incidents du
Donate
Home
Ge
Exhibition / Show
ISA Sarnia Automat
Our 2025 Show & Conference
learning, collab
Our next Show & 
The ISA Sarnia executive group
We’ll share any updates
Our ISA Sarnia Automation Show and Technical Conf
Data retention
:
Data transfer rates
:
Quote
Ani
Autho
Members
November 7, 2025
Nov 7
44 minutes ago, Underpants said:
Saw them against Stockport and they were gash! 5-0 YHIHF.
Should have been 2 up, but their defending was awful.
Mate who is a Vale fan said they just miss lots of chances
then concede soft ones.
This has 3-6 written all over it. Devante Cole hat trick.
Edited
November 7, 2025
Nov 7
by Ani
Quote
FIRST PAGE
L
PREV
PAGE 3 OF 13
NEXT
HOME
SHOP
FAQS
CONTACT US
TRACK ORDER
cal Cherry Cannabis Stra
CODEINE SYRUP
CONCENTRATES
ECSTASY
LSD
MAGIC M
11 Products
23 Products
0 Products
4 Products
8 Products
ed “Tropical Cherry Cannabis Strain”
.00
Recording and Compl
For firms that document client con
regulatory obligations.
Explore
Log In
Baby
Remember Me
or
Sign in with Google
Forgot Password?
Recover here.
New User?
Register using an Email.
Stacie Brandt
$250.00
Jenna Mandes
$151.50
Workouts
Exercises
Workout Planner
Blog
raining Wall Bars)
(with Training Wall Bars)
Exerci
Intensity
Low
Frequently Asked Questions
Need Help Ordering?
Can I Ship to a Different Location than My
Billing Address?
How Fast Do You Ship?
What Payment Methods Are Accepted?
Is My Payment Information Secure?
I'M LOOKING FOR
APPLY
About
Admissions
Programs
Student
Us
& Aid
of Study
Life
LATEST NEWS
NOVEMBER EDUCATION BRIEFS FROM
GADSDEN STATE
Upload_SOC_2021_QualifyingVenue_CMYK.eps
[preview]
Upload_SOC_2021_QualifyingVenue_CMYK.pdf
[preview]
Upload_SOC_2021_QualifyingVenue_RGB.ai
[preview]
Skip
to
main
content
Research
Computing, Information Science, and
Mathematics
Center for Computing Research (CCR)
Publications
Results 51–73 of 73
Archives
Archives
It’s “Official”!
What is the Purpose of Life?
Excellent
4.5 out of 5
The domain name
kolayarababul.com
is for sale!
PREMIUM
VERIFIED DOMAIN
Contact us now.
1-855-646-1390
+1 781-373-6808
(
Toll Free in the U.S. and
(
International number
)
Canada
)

## [What the task requires]
In how many lines of the records does the string "Bars" occur? Answer with the number alone.

## [Worked solution]
2